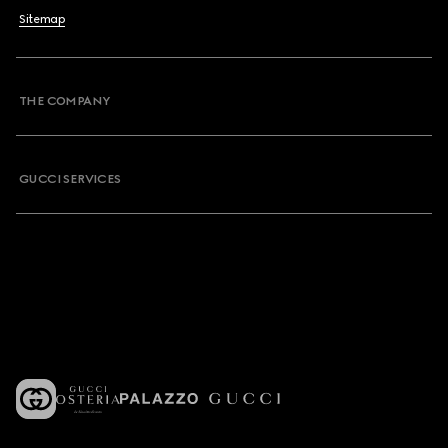
Sitemap
THE COMPANY
GUCCI SERVICES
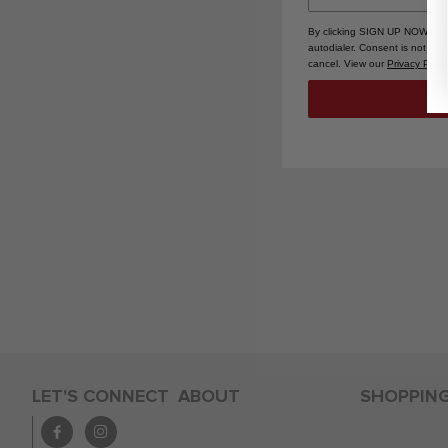
By clicking SIGN UP NOW, you
autodialer. Consent is not a 
cancel. View our
Privacy Polic
LET'S CONNECT
ABOUT
SHOPPIN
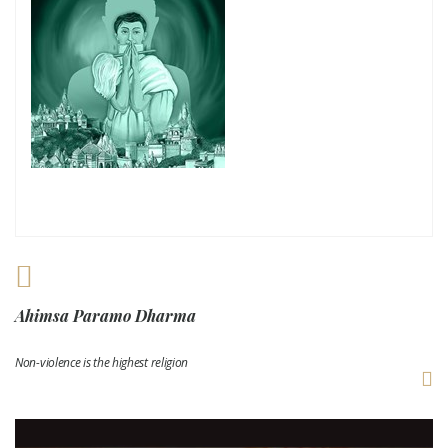
Ahimsa Paramo Dharma
Non-violence is the highest religion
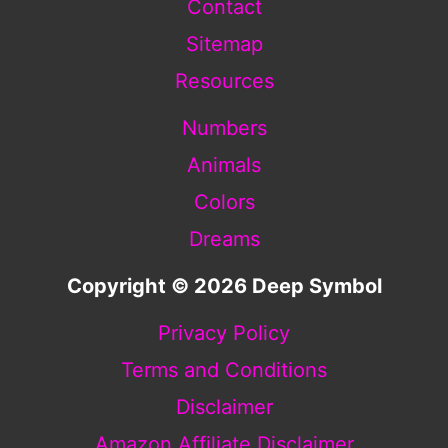
Contact
Sitemap
Resources
Numbers
Animals
Colors
Dreams
Copyright © 2026 Deep Symbol
Privacy Policy
Terms and Conditions
Disclaimer
Amazon Affiliate Disclaimer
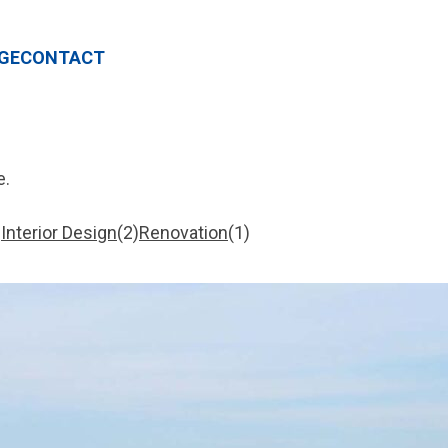
GE
CONTACT
e.
Interior Design
2
Renovation
1
2
1
items
item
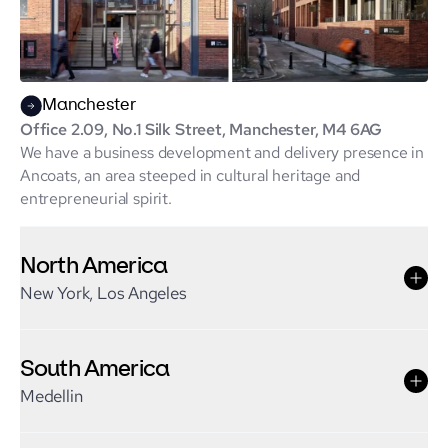
Manchester
Office 2.09, No.1 Silk Street, Manchester, M4 6AG
We have a business development and delivery presence in
Ancoats, an area steeped in cultural heritage and
entrepreneurial spirit.
North America
New York, Los Angeles
South America
Medellin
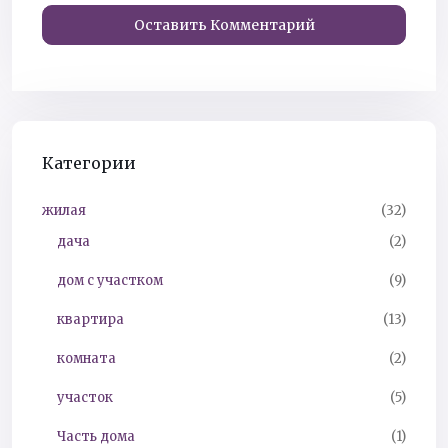
Категории
жилая
(32)
дача
(2)
дом с участком
(9)
квартира
(13)
комната
(2)
участок
(5)
Часть дома
(1)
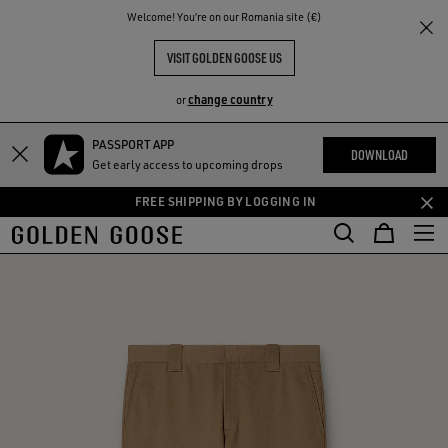
THE
Welcome! You‘re on our Romania site (€)
RIENCES
COMMUNITY
VISIT GOLDEN GOOSE US
change country
or
PASSPORT APP
Skip
Skip
DOWNLOAD
Get early access to upcoming drops
to
to
main
footer
FREE SHIPPING BY LOGGING IN
content
content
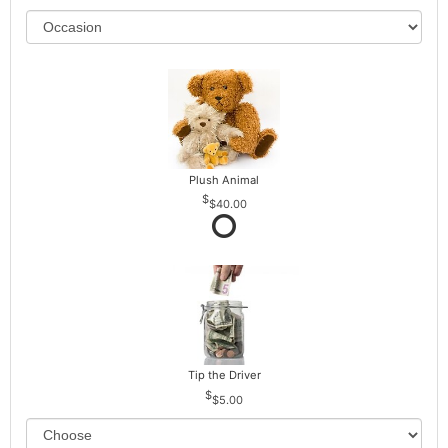
Plush Animal
$40.00
Tip the Driver
$5.00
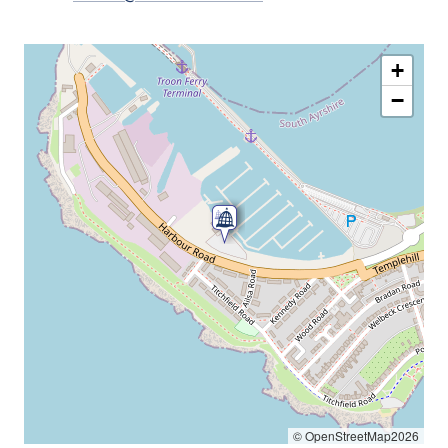
+
−
© OpenStreetMap2026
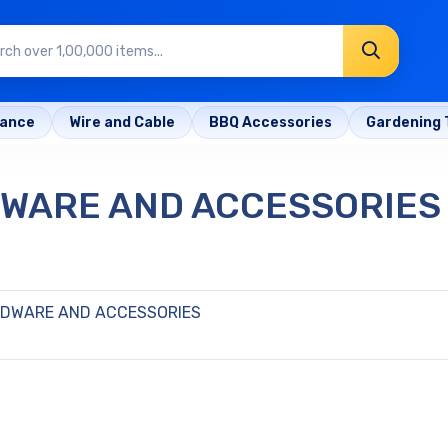
rance
Wire and Cable
BBQ Accessories
Gardening 
DWARE AND ACCESSORIES
RDWARE AND ACCESSORIES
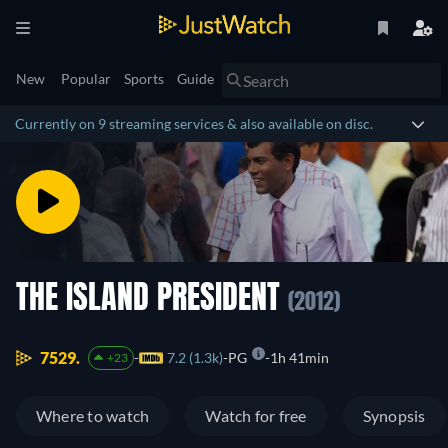
New
Popular
Sports
Guide
Currently on 9 streaming services & also available on disc.
THE ISLAND PRESIDENT
(2012)
7529.
7.2 (1.3k)
PG
1h 41min
+23
Where to watch
Watch for free
Synopsis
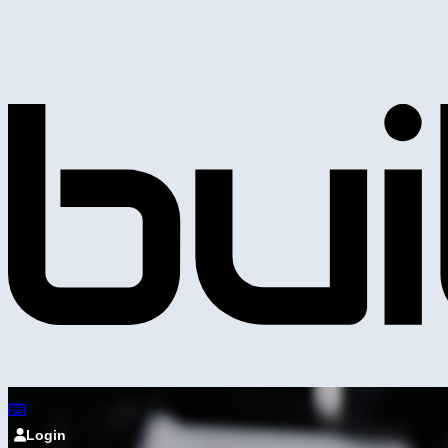
Login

☆ ☆ ☆

- **What this task involves**:
Repeat the records above exactly. Pictures do not belong in the copy.

- **Output of the task**:
Sitemap
THE COMPANY
GUCCI SERVICES
By clicking SIGN UP NOW, you
autodialer. Consent is not a 
cancel. View our
Privacy Polic
LET'S CONNECT
ABOUT
SHOPPIN
Ahimsa Paramo Dharma
Non-violence is the highest religion
Contact
Sitemap
Resources
Numbers
Animals
Colors
Dreams
Copyright © 2026 Deep Symbol
Privacy Policy
Terms and Conditions
Disclaimer
Amazon Affiliate Disclaimer
GE
CONTACT
e.
Interior Design
2
Renovation
1
2
1
items
item
Manchester
Office 2.09, No.1 Silk Street, Manchester, M4 6AG
We have a business development and delivery presence in
Ancoats, an area steeped in cultural heritage and
entrepreneurial spirit.
North America
New York, Los Angeles
South America
Medellin
Категории
жилая
(32)
дача
(2)
дом с участком
(9)
квартира
(13)
комната
(2)
участок
(5)
Часть дома
(1)
THE
Welcome! You‘re on our Romania site (€)
RIENCES
COMMUNITY
VISIT GOLDEN GOOSE US
change country
or
PASSPORT APP
Skip
Skip
DOWNLOAD
Get early access to upcoming drops
to
to
main
footer
FREE SHIPPING BY LOGGING IN
content
content
Plush Animal
$40.00
Tip the Driver
$5.00
+
−
© OpenStreetMap2026
rance
Wire and Cable
BBQ Accessories
Gardening 
DWARE AND ACCESSORIES
RDWARE AND ACCESSORIES
New
Popular
Sports
Guide
Currently on 9 streaming services & also available on disc.
THE ISLAND PRESIDENT
(2012)
7529.
7.2 (1.3k)
PG
1h 41min
+23
Where to watch
Watch for free
Synopsis
Login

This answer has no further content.